Momen itu, FJK yang digagas AJI Kendari, IJTI Sultra dan PWI Sultra, merefleksi potret buram kasus-kasus kekerasan terhadap jurnalis selama beberapa tahun terakhir di Sultra. Sepanjang tahun 2017-2021, setidaknya 28 kasus tentang wartawan yang mendapat teror, intimidasi, perampasan alat perkam, penghapusan file liputan dan bentuk kekerasan lainnya saat menjalankan tugas.
Ketua AJI Kendari Rosniawati Fikri mengatakan aksi turun ke jalan, langkah yang terus dilakukan untuk menyuarakan agar kekerasan terhadap jurnalis dihentikan. Pelaku kekerasan selama ini masih didominasi oleh oknum aparat kepolisian. Usut tuntas dan adili pelaku kekerasan terhadap jurnalis, sesuai regulasi yang tersedia. Siapapun pelakunya, apapun bentuk kekerasannya, harus diproses secara hukum.
“Setiap tahun kami selalu menyuarakan stop kekerasan terhadap jurnalis. Jurnalis bekerja untuk publik agar masyarakat mendapatkan informasi yang berkualitas,” tegas Rosniawati Fikri saat berorasi.
Wanita yang akrab disapa Ros ini berharap kasus kekerasan terhadap jurnalis tak terjadi di hari-hari mendatang. Biarkan jurnalis bekerja sebagai jurnalis.
Kesempatan itu, Ketua IJTI Sultra, Asdar Zula, meminta semua pihak untuk menghormati jurnalis yang bekerja untuk publik untuk memperoleh hak atas informasi. Jurnalis bekerja merujuk kode etik dan UU NO 40 Tentang Pokok Pers, maka sudah seharusnya aparat memberikan perlindungan kepada wartawan yang bertugas.

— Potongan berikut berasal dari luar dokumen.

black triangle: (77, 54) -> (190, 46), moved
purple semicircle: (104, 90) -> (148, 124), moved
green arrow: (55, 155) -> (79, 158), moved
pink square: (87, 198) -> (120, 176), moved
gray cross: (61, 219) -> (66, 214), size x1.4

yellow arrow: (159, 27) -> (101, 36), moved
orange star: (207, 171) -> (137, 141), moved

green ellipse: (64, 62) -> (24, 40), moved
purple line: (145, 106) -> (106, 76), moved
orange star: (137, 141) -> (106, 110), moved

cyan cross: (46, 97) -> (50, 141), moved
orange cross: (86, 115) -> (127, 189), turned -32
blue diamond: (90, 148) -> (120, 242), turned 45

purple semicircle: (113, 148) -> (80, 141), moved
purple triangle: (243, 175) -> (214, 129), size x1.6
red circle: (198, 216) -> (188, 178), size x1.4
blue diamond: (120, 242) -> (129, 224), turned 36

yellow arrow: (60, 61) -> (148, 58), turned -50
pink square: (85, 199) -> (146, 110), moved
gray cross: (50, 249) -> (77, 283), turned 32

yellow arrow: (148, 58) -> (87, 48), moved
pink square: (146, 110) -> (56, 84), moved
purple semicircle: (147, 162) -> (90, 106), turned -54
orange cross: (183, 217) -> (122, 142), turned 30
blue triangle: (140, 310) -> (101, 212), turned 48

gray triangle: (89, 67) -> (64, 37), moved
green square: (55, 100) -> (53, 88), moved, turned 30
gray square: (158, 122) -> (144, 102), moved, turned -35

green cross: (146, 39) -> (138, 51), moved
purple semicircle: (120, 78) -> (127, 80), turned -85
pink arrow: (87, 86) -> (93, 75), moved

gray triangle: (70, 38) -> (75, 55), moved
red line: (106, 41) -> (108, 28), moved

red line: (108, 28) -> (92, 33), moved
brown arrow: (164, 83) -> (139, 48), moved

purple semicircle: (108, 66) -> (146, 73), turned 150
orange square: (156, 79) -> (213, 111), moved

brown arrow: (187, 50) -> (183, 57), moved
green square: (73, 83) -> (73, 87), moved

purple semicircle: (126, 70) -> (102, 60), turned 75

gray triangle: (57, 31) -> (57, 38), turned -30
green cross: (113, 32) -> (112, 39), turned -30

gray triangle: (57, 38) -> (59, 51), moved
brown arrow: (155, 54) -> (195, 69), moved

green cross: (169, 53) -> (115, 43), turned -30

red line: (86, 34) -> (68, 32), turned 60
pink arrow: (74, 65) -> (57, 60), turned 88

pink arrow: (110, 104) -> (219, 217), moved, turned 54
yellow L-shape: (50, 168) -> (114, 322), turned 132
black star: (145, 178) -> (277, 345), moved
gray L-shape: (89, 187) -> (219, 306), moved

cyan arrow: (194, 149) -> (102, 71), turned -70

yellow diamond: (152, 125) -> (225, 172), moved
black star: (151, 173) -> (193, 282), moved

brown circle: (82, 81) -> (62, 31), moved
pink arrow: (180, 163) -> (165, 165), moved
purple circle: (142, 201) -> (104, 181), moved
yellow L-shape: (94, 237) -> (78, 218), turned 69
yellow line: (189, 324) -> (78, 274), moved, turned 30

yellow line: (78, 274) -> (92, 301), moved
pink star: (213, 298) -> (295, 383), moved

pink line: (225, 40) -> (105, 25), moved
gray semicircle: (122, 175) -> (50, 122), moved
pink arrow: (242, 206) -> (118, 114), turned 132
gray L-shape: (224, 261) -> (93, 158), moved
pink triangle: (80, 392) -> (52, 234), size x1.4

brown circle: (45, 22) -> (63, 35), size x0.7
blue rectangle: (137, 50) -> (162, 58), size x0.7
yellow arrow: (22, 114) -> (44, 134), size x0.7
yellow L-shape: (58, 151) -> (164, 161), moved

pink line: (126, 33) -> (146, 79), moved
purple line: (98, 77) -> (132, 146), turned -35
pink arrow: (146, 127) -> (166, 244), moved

FJK mengutuk segala bentuk kekerasan yang menimpa jurnalis. Mendesak kepolisian untuk menyelesaikan kasus-kasus kekerasan terhadap jurnalis, sesuai hukum yang berlaku.
FJK meminta TNI-Polri untuk menjamin keselamatan jurnalis yang bertugas. Ketika jurnalis bekerja dengan rasa nyaman, tentu menghasilkan informasi yang berkualitas. Dengan begitu, masyarakat juga mendapatkan informasi yang bisa mencerdaskan dan menangkal hoaks yang marak menyebar di ruang sosial media.
“Tidak tegas aparat yang melakukan kekerasan terhadap jurnalis. Selain itu, segala perkara yang berakaitan dengan sengketa pers harus diselesaikan dengan merujuk UU No.40 Tahun 1999 Tentang Pokok Pers, bukan dengan pasal-pasal karet UU ITE,” pinta Asdar.
FJK juga meminta jurnalis bekerja secara profesional dengan menjunjung tinggi kode etik jurnalis. Perushaan media juga mesti memberikan upah layak terhadap jurnalisnya.
Biarkan jurnalis bekerja sebagai jurnalis.